Projet d'attentat à l'explosif dans le Nord : deux mineurs de 16 ans interpellés par la DGSI

Deux lycéens de 16 ans, soupçonnés d'avoir préparé une attaque inspirée par la propagande de l'État islamique, ont été interpellés dans le Nord par la DGSI. L'un d'eux avait déjà débuté la fabrication d'un explosif artisanal.
Projet d'attentat à l'explosif dans le Nord : deux mineurs de 16 ans interpellés par la DGSI
Le siège de la DGSI à Levallois-Perret. (Ip3 Press/Maxppp)
Par Actu17
Le vendredi 20 février 2026 à 21:09

Deux mineurs âgés de 16 ans ont été interpellés mardi 17 février 2026 dans le Nord par les policiers de la Direction générale de la sécurité intérieure (DGSI) dans le cadre d'une enquête antiterroriste. L'un d'eux est soupçonné d'avoir projeté une action violente contre un centre commercial ou une salle de concert. Le parquet national antiterroriste (PNAT) a annoncé ce vendredi l'ouverture d'une information judiciaire.
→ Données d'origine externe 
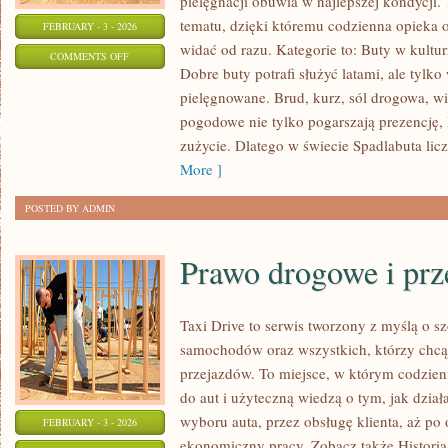
pielęgnacji obuwia w najlepszej kondycji
tematu, dzięki któremu codzienna opieka o b
FEBRUARY - 3 - 2026
widać od razu. Kategorie to: Buty w kultur
ON
COMMENTS OFF
Dobre buty potrafi służyć latami, ale tylk
BUTY
pielęgnowane. Brud, kurz, sól drogowa, w
NA
pogodowe nie tylko pogarszają prezencję, 
SPECJALNE
zużycie. Dlatego w świecie Spadlabuta lic
OKAZJE
More ]
POSTED BY ADMIN
Prawo drogowe i prz
Taxi Drive to serwis tworzony z myślą o sz
samochodów oraz wszystkich, którzy chcą 
przejazdów. To miejsce, w którym codzien
do aut i użyteczną wiedzą o tym, jak dzia
wyboru auta, przez obsługę klienta, aż po 
FEBRUARY - 3 - 2026
ekonomiczny pracy. Zobacz także Historia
"Dans le cadre d'une enquête préliminaire ouverte par le PNAT début février 2026 et dont les investigations ont été confiées à la DGSI", les deux adolescents ont été interpellés mardi 17 février et "placés en garde à vue", a indiqué le parquet national antiterroriste ce vendredi soir.

Le premier mineur, "nourrissant une forme de fascination pour la propagande et les figures djihadistes, a reconnu avoir projeté de commettre une action violente dont la cible aurait pu être un centre commercial ou une salle de concert, avec emploi d'une arme à feu qu'il envisageait de dérober", a précisé le PNAT. Selon Le Parisien, le centre commercial visé serait un grand centre commercial très connu de Lille. Une photo montrant l'un des suspects désigner le siège du Conseil régional des Hauts-de-France, également installé à Lille, aurait aussi interrogé les enquêteurs.

TATP et ChatGPT

Par ailleurs, "manifestant un intérêt certain pour les explosifs, il [le mineur] a également admis avoir acquis des produits chimiques en vue de réaliser, à son domicile, des tests de combustion", a ajouté le PNAT. Toujours selon le quotidien régional, les préparatifs auraient débuté dès le mois de décembre dernier. Le meneur présumé du duo avait déjà débuté la fabrication de TATP, un explosif instable prisé des organisations djihadistes. Il aurait également utilisé ChatGPT pour élaborer son projet.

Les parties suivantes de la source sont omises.